Aftermath

Aftermath
Aftermath

Saturday, August 25, 2012

Impermanence

Scorching sun tempered only by the breeze and the cool water. The cicadas drone in homage to the unrelenting heat. Water so clear and blue against the pinkish white sand that it pulls at the center of one's being in an invitation to immerse in its briny tonic.  It is at once soothing and haunting. There is a quality just out of view of the directly observed beauty that is a reminder of the unforgiving and unattached nature of this place. The sand dollar bleached white, the conch shell beached at low tide, the teak on the deck of my boat, weathered and grey under the torment of the sun, even the tide itself is a reminder - nothing is permanent. I can feel the starkness of the place wresting from my pale knuckles the very idea of myself. I see the grey of my hair in the weathered teak, and the frailness of my physical being in the broken shells strewn about as I sit waiting for the morning stiffness to pass with the incoming tide.
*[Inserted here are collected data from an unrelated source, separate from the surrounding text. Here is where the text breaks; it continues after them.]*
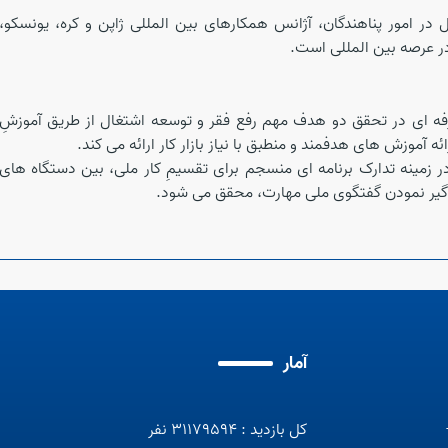
ر امور پناهندگان، آژانس همکارهای بین المللی ژاپن و کره، یونسکو،
در عرصه بین المللی است.
فه ای در تحقق دو هدف مهم رفع فقر و توسعه اشتغال از طریق آموزشِ
ئه آموزش های هدفمند و منطبق با نیاز بازار کار ارائه می کند.
ر زمینه تدارک برنامه ای منسجم برای تقسیمِ کار ملی، بین دستگاه های
فراگیر نمودن گفتگوی ملی مهارت، محقق می شود.
آمار
کل بازدید : 31179594 نفر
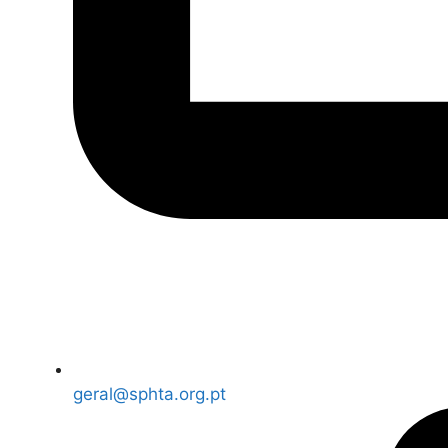
geral@sphta.org.pt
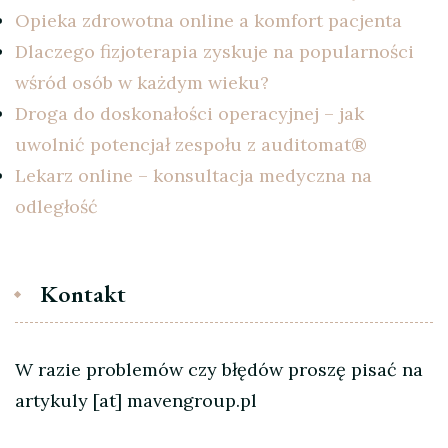
Opieka zdrowotna online a komfort pacjenta
Dlaczego fizjoterapia zyskuje na popularności
wśród osób w każdym wieku?
Droga do doskonałości operacyjnej – jak
uwolnić potencjał zespołu z auditomat®
Lekarz online – konsultacja medyczna na
odległość
Kontakt
W razie problemów czy błędów proszę pisać na
artykuly [at] mavengroup.pl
Just as I would have preferred to freeze my advance in age at a more youthful point, I wish I could hold the vastness of this place at once in my mind. But it defies me each time and is relegated to the impermanence of memory, dull and misshapen. Like the cloud of stars that appears each night, a number of those that we see ceased to exist millions of years ago, but the remaining light is just reaching us. We too burn bright for a time and become attached to the idea that the light will continue to burn after we are gone. To what end?

The point is that there is no point. There never has been and never will be. So, restore the grey weathered wood to a bright new oiled condition. Scrub the rust from the "stainless" steel to restore the shine.  And on the change of tide, do it again, not because you should, but because you can.